Middle ground plea over COVID restriction move

The Tony Blair Institute for Global change has warned that the UK cannot afford to remove all restrictions on social interaction amid calls for a “middle ground” to be created.

The Institute has issued a new paper on the threat that the lifting of current restrictions will pose adding that the link between infection rates and hospitalisation has yet to be broken.

The document calls for a range of actions including the mandatory use of a COVID-19 pass on a temporary basis in an effort to restore confidence, and changes to the track and trace system which means only those who have tested positive should be forced to isolate. It comes amid fears as infection rates rise millions of workers will be forced to isolate due to being forced to isolate due to potential contact with a person who has the virus.

“Cases of the virus continue to rise in the UK, as do deaths and hospitalisations,” said the paper. “While the vaccination programme is providing substantial protection, it does not remove the danger of the NHS being overwhelmed again, and there are associated risks of additional pressures that come from all the untreated conditions and waiting lists that have accumulated over the course of the pandemic. Infections will continue to rise, putting an increasing number of people at risk of developing Long Covid.”

It added cases are on the increase across age groups, particularly among younger cohorts. On 8 April, there were 2,871 new cases with 223 admitted to hospital. Compare this to 8 July, when there were 31,772 new cases and 563 people admitted to hospital. These numbers indicate that while the hospitalisation rate remains low compared to the dramatic rise in cases, the link between the two has not been ruptured.
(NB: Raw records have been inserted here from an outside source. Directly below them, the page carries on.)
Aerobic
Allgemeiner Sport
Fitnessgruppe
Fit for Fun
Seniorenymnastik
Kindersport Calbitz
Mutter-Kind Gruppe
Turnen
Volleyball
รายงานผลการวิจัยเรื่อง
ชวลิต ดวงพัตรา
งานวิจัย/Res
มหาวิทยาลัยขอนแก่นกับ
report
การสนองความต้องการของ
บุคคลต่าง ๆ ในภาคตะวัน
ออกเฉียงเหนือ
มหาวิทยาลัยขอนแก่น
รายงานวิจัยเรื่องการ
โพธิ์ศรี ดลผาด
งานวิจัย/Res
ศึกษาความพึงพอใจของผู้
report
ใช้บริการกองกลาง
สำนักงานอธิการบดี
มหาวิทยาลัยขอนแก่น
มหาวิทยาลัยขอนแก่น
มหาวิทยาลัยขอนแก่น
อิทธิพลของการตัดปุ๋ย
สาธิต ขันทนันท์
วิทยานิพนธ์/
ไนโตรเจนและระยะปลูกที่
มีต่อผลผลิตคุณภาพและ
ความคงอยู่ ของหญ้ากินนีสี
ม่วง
“Therefore, as cases and hospitalisations continue to increase and the link remains intact, it is clear that restrictions should be substantially eased but not lifted completely,” it explained.
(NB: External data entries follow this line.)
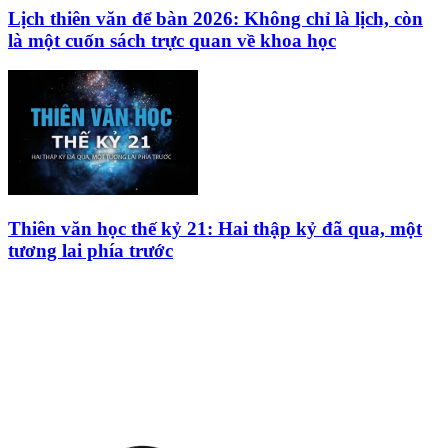
Lịch thiên văn để bàn 2026: Không chỉ là lịch, còn
là một cuốn sách trực quan về khoa học
Thiên văn học thế kỷ 21: Hai thập kỷ đã qua, một
tương lai phía trước
HỘI THIÊN
VĂN VÀ VŨ TRỤ
HỌC VIỆT NAM
Vietnam Astronomy and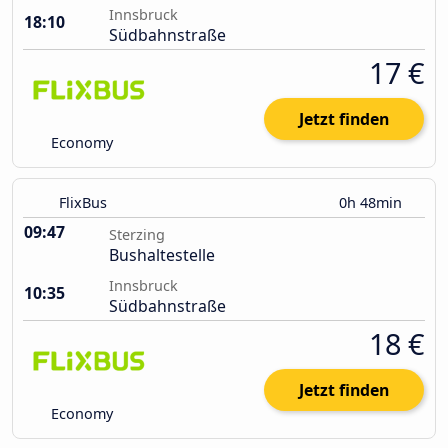
Innsbruck
18:10
Südbahnstraße
17 €
Jetzt finden
Economy
FlixBus
0h 48min
09:47
Sterzing
Bushaltestelle
Innsbruck
10:35
Südbahnstraße
18 €
Jetzt finden
Economy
The institute said the problem with the government’s present strategy is that it risks generating confusion that will undermine the efficacy of its approach. Our view is that everything is simpler to understand and implement if we are clear in the distinction between vaccinated and unvaccinated people. Otherwise we are in danger of loosening restrictions too extensively, for example, in relation to mask-wearing, while being too rigid in other instances, for example, the isolation provisions around NHS Track and Trace. We go on to explain here what we consider to be a far more balanced approach to risks and restrictions.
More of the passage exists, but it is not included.